American Gods is a highly anticpated TV adaptation based on Neil Gaiman’s hugely popular 2001 fantasy novel of the same name. And despite all the excitement around the series, we have seen very little of the show and what it might look like. But now we have some of the first pictures from the set released (courtesy of Entertainment Weekly) to give us an indication of what to expect – at least with regards to Shadow (Ricky Whittle), Mr. Wednesday (Ian McShane), and Mad Sweeney (Pablo Schreiber) which shows the characters in a recreation of a scene from Jack’s Crocodile Bar, where Shadow first proves his might and mettle to the mysterious Wednesday in a fist-fight with the pugnacious, drunk leprechaun.
This scene is very early in the novel, so there are no fears of big spoilers in it, so no need to worry. What can be seen is a pretty impressive set design with a great attention to detail and a scale of what can be expected from some of the scenes, with many extras included in these fight scenes to make for quite a realistic portrayal of the setting.
Now the pictures may not look too impressive, but bear in mind, the show is likely to look very differently when captured through the lens of the cinematographer and other effects have been added in.
For those unfamiliar with the novel, it took place in a world where gods are real and we’re all just pawns in their great chess game. At the center of the novel’s conflict is Whittle’s ex-convict Shadow, who’s released from prison and immediately gets caught up in a war of worship between the nation’s two bands of titans: The old gods, whose power in America has been slowly dying alongside the waning generation of immigrant believers who brought them to the country in the first place (e.g. Schreiber’s Sweeney, who struggles to figure out why he lost his charm), and the new gods, a fast-growing set of modern myths born on our own home turf (e.g. Gillian Anderson’s Media).
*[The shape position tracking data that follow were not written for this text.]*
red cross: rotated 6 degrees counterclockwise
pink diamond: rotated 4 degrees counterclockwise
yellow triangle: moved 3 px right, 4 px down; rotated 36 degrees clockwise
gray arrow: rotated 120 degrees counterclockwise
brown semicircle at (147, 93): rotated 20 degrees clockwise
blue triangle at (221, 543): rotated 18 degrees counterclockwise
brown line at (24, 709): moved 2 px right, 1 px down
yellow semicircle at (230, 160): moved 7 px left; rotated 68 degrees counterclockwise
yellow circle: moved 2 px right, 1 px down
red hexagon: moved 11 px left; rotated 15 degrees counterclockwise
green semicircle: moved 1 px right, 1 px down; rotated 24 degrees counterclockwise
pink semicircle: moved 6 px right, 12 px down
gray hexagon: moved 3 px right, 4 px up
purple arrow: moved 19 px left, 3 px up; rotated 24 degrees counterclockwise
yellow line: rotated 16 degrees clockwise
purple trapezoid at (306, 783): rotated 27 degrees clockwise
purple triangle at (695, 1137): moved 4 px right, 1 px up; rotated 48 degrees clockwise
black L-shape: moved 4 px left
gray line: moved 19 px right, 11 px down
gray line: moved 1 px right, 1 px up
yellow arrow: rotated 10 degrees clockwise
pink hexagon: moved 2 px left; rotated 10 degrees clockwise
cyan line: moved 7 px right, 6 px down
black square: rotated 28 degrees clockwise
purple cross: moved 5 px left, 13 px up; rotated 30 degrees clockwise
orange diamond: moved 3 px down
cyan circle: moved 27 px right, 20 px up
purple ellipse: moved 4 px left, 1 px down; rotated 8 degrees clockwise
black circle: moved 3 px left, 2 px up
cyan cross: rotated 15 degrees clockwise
The show is being produced by Bryan Fuller (Hannibal, Pushing Daisies), who re-teams with Heroes producer Michael Green in putting this production together. In describing some of the characters from the show, Fuller had the following to say of McShane’s Mr Wednesday:
I think the comedy and charm and ease of Wednesday’s appeal is very well-suited for Ian McShane. He has a vibrancy as Wednesday that could have gone so many different ways in other actors’ hands, but has such a specificity and reality, despite the situation at hand.
As for Shadow, we can expect the complete opposite, as a more kinder and grounded character:
There’s where Ricky has been such a boon. His experience of [the world of the gods] is very genuine and grounded, and we want to watch him be introduced to and beaten up by this new reality.
And with regards to how they envision the focus of the story and what we can expect, they both had the following to say:
Neil created this wonderfully stuffed toy box filled with all sorts of cultural points of view on how American operates as a system, and that was so fascinating and mythological in and of itself. It’s really much more of an immigration story than it is a god story.One of the biggest challenges was stripping the idea of gods as X-Men or giant empowered creatures who stomp on cities and throw the oceans. We wanted them to be people with problems. It’s not about lightning bolts – it’s about the question of day-to-day survival.
What do you make of these early set photos?